Furthermore, the union of investors with managers solves many issues related to fraud. For the current state of blockchain project development, fraud is the primary obstacle to future development. The post “Solving Adverse Selection In Capital Markets” by swiftdao.com goes into some of the advantages that preventing fraud creates. Not only does fraud prevention have the primary advantage of protecting investors, it has additional external effects that improve the health of capital markets and the quantity and quality of good ideas that are able to raise capital.

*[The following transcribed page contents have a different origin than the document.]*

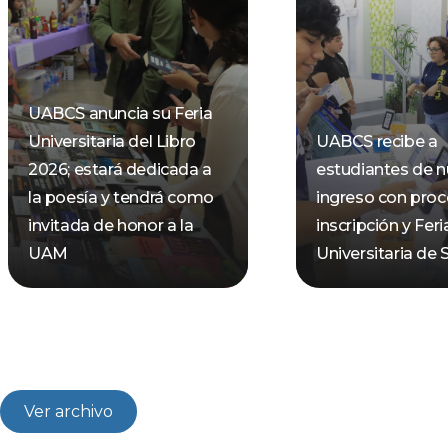
UABCS anuncia su Feria
Universitaria del Libro
UABCS recibe a
2026; estará dedicada a
estudiantes de 
la poesía y tendrá como
ingreso con pro
invitada de honor a la
inscripción y Feri
UAM
Universitaria de 
Ver archivo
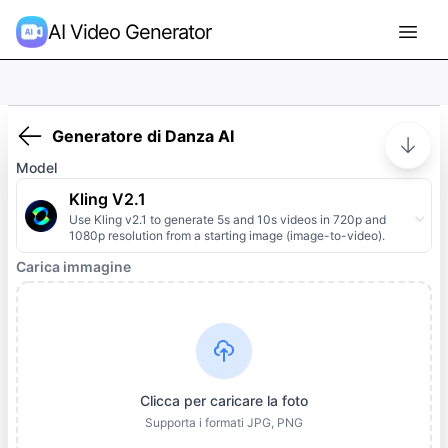
AI Video Generator
Generatore di Danza AI
Model
Kling V2.1
Use Kling v2.1 to generate 5s and 10s videos in 720p and
1080p resolution from a starting image (image-to-video).
Carica immagine
Clicca per caricare la foto
Supporta i formati JPG, PNG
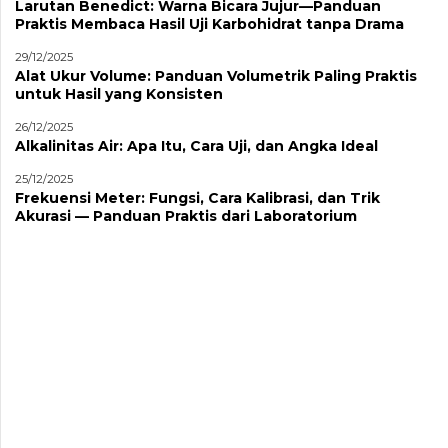
Larutan Benedict: Warna Bicara Jujur—Panduan
Praktis Membaca Hasil Uji Karbohidrat tanpa Drama
29/12/2025
Alat Ukur Volume: Panduan Volumetrik Paling Praktis
untuk Hasil yang Konsisten
26/12/2025
Alkalinitas Air: Apa Itu, Cara Uji, dan Angka Ideal
25/12/2025
Frekuensi Meter: Fungsi, Cara Kalibrasi, dan Trik
Akurasi — Panduan Praktis dari Laboratorium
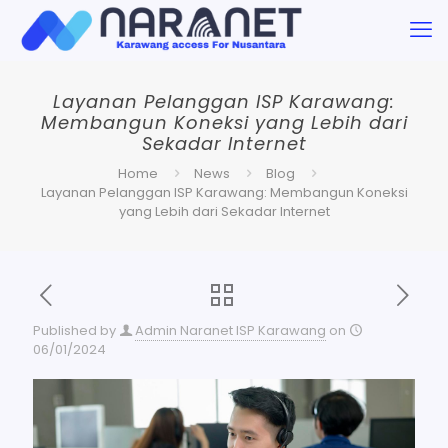
Layanan Pelanggan ISP Karawang:
Membangun Koneksi yang Lebih dari
Sekadar Internet
Home
News
Blog
Layanan Pelanggan ISP Karawang: Membangun Koneksi
yang Lebih dari Sekadar Internet
Published by
Admin Naranet ISP Karawang
on
06/01/2024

Decentralized investment clubs also protect blockchain projects from the regulatory issues that have haunted the space. As governments use fraud to justify crackdowns on both illegitimate projects that hurt investors and legitimate projects that threaten the axis of power, securities regulation has become the edge of the sword directly placed on the neck of blockchain founders and investors. While centralized governments and corporations will always attempt to preserve their power, perhaps more so in certain countries than others, removing a critical tool from their arsenal buys the ecosystem extra time to develop new, more powerful privacy technologies to protect individuals from institutions. Furthermore, fraud prevention removes a major PR tool institutions utilize to justify their violation of personal economic liberties.
Currently, the project with the most promise to deliver the fraud resistant decentralized organizations of the future is the SwiftDao standard. SwiftDaos leverage blockchain to extend the investment club concept far beyond its original capabilities, all while removing regulatory and minimizing compliance costs. Anyone concerned with personal liberty should take notice of the standards as they develop and provide input, testing, and any other aid they are capable of. But for those with a more cynical outlook, the economic advantages of SwiftDaos make a compelling case for early involvement. Reduced fraud and costs, increased capabilities and speed, better access to capital, all make a strong case for faster economic growth. As SwiftDaos become the global standard for raising capital, investors who learn the tools and build a deep understanding of their function will have a critical advantage in the next stage of decentralized capitalism.